Mini Transformer Lab
From-scratch transformer implementation for architectural exploration
Why I built this
High-level APIs hide architectural trade-offs. I wanted a controllable environment to test transformer design choices and understand what breaks training and what scales.
What I learned
Modular design enabled rapid iteration and clear comparisons. Simplicity in architecture matters more than complex optimizations for understanding. What didn't work: initial over-parameterization slowed experiments.
TL;DR
Built a minimal transformer from scratch to study architectural trade-offs through controlled ablations. Enabled systematic experiments on depth, width, attention heads, and training dynamics.
Why this matters
High-level APIs hide architectural trade-offs. Understanding what breaks training and what scales requires controllable experiments.
Problem
High-level APIs hide architectural trade-offs. I wanted a controllable environment to test transformer design choices.
Constraints
Limited compute: experiments must run on consumer hardware. Reproducibility: all ablations must be deterministic and comparable.

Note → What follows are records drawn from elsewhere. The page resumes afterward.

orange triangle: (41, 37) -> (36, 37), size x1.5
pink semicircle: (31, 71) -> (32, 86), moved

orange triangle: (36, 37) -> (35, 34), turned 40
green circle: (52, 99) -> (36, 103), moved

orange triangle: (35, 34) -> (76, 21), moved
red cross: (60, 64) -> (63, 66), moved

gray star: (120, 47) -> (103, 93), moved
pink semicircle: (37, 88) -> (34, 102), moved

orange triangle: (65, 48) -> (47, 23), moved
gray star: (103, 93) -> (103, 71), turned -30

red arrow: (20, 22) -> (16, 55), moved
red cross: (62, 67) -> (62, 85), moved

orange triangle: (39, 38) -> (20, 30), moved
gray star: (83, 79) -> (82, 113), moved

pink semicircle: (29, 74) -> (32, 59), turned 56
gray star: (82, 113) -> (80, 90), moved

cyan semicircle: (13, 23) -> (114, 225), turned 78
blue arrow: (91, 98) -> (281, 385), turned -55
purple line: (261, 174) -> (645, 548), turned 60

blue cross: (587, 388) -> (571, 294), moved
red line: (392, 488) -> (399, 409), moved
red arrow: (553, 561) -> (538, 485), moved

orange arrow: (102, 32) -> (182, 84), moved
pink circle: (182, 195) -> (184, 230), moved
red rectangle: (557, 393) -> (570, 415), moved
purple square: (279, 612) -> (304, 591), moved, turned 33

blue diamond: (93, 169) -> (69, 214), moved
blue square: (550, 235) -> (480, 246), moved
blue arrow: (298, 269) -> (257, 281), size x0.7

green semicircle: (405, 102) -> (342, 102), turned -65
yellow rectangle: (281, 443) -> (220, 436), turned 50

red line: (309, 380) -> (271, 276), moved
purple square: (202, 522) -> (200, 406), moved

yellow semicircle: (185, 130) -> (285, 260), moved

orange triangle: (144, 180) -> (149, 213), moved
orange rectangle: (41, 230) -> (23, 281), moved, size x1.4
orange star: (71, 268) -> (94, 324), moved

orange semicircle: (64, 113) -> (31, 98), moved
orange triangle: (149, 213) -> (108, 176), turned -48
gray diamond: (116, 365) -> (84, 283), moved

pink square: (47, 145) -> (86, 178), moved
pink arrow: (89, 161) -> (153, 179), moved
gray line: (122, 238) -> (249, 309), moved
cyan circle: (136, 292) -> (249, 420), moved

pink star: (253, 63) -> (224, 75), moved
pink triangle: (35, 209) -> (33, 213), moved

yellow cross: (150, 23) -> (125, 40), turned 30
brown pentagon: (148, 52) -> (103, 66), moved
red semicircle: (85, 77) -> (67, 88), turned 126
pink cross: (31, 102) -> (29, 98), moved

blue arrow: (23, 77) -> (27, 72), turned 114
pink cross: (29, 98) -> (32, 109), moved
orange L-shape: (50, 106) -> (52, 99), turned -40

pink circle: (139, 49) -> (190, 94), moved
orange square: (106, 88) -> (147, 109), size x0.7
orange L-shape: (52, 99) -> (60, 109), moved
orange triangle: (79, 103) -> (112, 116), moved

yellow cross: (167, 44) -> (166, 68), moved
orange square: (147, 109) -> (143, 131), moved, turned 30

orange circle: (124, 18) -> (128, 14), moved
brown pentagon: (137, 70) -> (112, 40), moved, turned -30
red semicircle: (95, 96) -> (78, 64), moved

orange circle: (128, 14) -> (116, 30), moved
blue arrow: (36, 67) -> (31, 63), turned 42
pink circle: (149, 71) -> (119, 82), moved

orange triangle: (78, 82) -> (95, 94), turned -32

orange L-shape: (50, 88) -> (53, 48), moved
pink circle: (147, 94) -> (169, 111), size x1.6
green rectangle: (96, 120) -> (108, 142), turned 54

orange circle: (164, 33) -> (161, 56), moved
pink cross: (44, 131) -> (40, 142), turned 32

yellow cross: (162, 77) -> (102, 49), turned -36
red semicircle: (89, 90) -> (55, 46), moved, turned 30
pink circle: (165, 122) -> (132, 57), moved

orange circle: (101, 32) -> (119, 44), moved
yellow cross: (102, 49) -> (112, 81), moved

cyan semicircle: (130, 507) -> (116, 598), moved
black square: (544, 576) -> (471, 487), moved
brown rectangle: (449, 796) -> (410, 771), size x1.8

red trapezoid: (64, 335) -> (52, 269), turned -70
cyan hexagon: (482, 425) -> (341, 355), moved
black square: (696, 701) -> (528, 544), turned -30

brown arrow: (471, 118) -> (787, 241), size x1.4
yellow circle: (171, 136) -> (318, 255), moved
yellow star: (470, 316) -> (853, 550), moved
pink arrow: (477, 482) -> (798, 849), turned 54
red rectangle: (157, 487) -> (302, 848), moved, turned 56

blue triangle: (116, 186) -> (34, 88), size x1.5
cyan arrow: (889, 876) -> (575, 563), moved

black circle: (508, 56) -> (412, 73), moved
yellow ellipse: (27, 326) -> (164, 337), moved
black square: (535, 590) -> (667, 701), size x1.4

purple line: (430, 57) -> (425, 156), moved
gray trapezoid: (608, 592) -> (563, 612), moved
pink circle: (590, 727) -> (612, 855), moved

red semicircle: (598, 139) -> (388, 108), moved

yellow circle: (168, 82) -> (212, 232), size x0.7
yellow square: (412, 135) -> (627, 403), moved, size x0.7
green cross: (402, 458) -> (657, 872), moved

Educational clarity: code must be readable and well-documented.
System design
Evaluation
Results
Clearer understanding of what breaks training, what scales, and how architecture choices change attention patterns.
Trade-offs & Lessons
Understanding architecture trade-offs informs system design choices. Modular design enabled rapid iteration and clear comparisons. The initial over-parameterization slowed experiments. Simplicity in architecture matters more than complex optimizations for understanding.
What I'd Improve Next
Add more systematic ablation studies across attention mechanisms. Implement gradient analysis tools for training dynamics. Explore alternative positional encoding strategies.